Carrie Fisher said, with a little promptimg from host Thorn, that hope is going back to zero, resetting the clock, starting over fresh. Errol Morris said that the tabloids are the ground zero of storytelling. They tell stories at their most basic, at their simplest, grabbing their audience in the first four or five words.
It's true, isn't it, what both had to say. When you hope to meet someone, the love of your life, you're hoping to get back to zero. You hope you can lose all your baggage and she will love you for your pure essence. Even better: If you cannot manage to lose all your baggage, it won't matter. She will look right past it all and see you at a zero state, the pure you beneath all the baggage. And you, you lucky bastard, if you should meet someone like that, you will do the same for her. You will be two fat zeros for love's sake.
And you'll tell the story of how you met and fell in love, you'll tell it in the simplest way, at the ground zero of storytelling. Well, you'll tell it to each other, if to no one else, because the details might be too embarrassing for others to hear. But for the two of you, the world and love will have started over, even if your names aren't Adam and Eve. Everything went back to zero the day you saw her eyes, her lips, her cheeks. You were glowing in your heart, in your innermost zero, and soon it would be the two of you, just the two of you, yes.
It's a beautiful dream, and because it is so beautiful, it became painfully obvious that there is a place where it does not happen. That's academia. If you think about it, going back to zero is the last thing most scholars want. The point for them is not to get rid of baggage, but to drag it with them, take it everywhere they go, in history, in science, or whatever their field is, drag the world down with everything they can conceivably impose on it.
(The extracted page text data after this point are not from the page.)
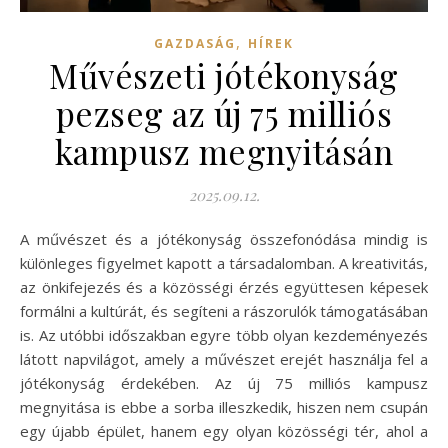
,
GAZDASÁG
HÍREK
Művészeti jótékonyság
pezseg az új 75 milliós
kampusz megnyitásán
2025.09.12.
A művészet és a jótékonyság összefonódása mindig is
különleges figyelmet kapott a társadalomban. A kreativitás,
az önkifejezés és a közösségi érzés együttesen képesek
formálni a kultúrát, és segíteni a rászorulók támogatásában
is. Az utóbbi időszakban egyre több olyan kezdeményezés
látott napvilágot, amely a művészet erejét használja fel a
jótékonyság érdekében. Az új 75 milliós kampusz
megnyitása is ebbe a sorba illeszkedik, hiszen nem csupán
egy újabb épület, hanem egy olyan közösségi tér, ahol a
I find this to be true in historical Jesus studies and to some extent in Darwin studies.
I could give examples, but what would be the point? I've given so many in my work. Just look at all the baggage they add to ancient Judaism -- Temple, rituals, purity concerns -- creating a fictional Judaism that never existed. Or weighing down Judas with betrayal and Jewish leaders with persecutory tendencies. Why go through it all over again? Just ask one question: Who in academia wants to zero out the baggage? No one. We all know the point of good scholarship is to make the world fit the perverse ideas scholars are committed to. It's about power. And that's not nothing. That ain't zero.
(I cannot help but remember the cry of the anarchist in the prison camp in Lina Wertmuller's film "Seven Beauties", just before he kills himself by leaping into a vat of something slimy. He cries out, "Man in disorder!" and makes an obscene gesture at the prison guards chasing him. Man in disorder. Maybe that's the same thing as, Man as a zero! A big fat zero.)